Task description: Every entry, from first to last, is to be written out exactly.

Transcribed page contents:
*** Block opens ***
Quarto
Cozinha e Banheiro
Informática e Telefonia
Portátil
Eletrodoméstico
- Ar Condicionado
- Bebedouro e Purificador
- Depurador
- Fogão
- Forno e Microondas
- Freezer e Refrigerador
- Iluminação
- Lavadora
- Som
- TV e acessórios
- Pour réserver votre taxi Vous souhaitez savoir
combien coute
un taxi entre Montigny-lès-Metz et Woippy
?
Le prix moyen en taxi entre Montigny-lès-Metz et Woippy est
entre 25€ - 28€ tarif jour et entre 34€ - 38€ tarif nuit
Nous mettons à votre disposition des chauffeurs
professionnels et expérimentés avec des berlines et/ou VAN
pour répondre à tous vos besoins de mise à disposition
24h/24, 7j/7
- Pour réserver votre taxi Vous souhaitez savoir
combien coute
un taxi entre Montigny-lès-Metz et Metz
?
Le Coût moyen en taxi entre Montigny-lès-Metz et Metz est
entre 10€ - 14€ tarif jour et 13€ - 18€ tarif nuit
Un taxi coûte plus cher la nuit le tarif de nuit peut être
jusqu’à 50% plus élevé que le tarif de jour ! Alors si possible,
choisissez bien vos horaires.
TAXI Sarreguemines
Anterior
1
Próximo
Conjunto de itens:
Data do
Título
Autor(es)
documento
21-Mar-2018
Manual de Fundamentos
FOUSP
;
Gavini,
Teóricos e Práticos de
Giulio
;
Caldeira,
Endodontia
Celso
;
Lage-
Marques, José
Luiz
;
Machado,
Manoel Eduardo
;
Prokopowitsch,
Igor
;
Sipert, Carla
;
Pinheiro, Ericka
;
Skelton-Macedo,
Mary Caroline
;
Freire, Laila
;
*** Block closes ***
Answer below:
Quarto
Cozinha e Banheiro
Informática e Telefonia
Portátil
Eletrodoméstico
- Ar Condicionado
- Bebedouro e Purificador
- Depurador
- Fogão
- Forno e Microondas
- Freezer e Refrigerador
- Iluminação
- Lavadora
- Som
- TV e acessórios
- Pour réserver votre taxi Vous souhaitez savoir
combien coute
un taxi entre Montigny-lès-Metz et Woippy
?
Le prix moyen en taxi entre Montigny-lès-Metz et Woippy est
entre 25€ - 28€ tarif jour et entre 34€ - 38€ tarif nuit
Nous mettons à votre disposition des chauffeurs
professionnels et expérimentés avec des berlines et/ou VAN
pour répondre à tous vos besoins de mise à disposition
24h/24, 7j/7
- Pour réserver votre taxi Vous souhaitez savoir
combien coute
un taxi entre Montigny-lès-Metz et Metz
?
Le Coût moyen en taxi entre Montigny-lès-Metz et Metz est
entre 10€ - 14€ tarif jour et 13€ - 18€ tarif nuit
Un taxi coûte plus cher la nuit le tarif de nuit peut être
jusqu’à 50% plus élevé que le tarif de jour ! Alors si possible,
choisissez bien vos horaires.
TAXI Sarreguemines
Anterior
1
Próximo
Conjunto de itens:
Data do
Título
Autor(es)
documento
21-Mar-2018
Manual de Fundamentos
FOUSP
;
Gavini,
Teóricos e Práticos de
Giulio
;
Caldeira,
Endodontia
Celso
;
Lage-
Marques, José
Luiz
;
Machado,
Manoel Eduardo
;
Prokopowitsch,
Igor
;
Sipert, Carla
;
Pinheiro, Ericka
;
Skelton-Macedo,
Mary Caroline
;
Freire, Laila
;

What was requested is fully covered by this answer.